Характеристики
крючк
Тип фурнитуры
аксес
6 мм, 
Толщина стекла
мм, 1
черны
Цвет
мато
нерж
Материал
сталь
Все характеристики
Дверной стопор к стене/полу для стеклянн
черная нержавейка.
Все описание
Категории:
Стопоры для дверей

---

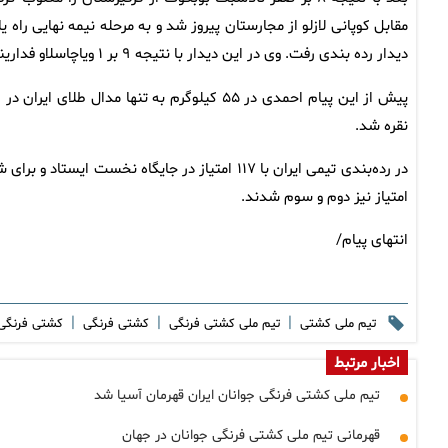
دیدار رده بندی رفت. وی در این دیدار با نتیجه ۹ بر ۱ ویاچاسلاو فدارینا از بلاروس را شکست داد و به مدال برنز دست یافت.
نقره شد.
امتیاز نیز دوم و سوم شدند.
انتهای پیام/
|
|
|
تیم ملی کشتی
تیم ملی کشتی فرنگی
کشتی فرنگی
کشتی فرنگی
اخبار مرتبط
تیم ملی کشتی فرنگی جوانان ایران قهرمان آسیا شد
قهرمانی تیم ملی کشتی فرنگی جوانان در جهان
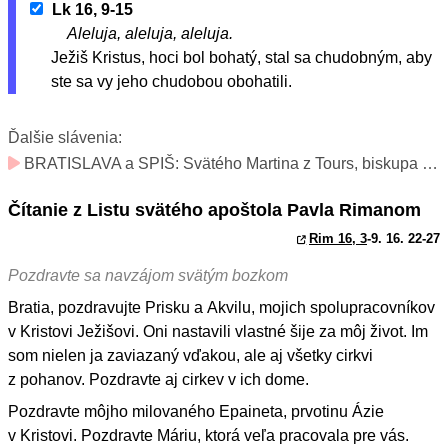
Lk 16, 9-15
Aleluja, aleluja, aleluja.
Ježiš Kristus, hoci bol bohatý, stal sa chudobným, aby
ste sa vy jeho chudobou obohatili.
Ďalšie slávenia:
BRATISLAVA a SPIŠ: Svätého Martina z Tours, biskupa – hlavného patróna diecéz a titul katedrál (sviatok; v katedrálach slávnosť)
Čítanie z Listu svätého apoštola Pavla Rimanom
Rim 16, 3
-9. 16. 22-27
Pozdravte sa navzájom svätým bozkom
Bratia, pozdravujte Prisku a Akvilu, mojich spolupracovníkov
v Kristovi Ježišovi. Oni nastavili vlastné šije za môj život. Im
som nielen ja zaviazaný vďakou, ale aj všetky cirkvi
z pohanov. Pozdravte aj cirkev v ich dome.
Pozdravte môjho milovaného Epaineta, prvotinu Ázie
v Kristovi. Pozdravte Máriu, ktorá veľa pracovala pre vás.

Exercise
Looking at the data above, write out exactly the lines that start at the one containing "som nielen ja" and end at the one containing "v Kristovi. Pozdravte"; include both and nothing beyond.

Written answer
som nielen ja zaviazaný vďakou, ale aj všetky cirkvi
z pohanov. Pozdravte aj cirkev v ich dome.
Pozdravte môjho milovaného Epaineta, prvotinu Ázie
v Kristovi. Pozdravte Máriu, ktorá veľa pracovala pre vás.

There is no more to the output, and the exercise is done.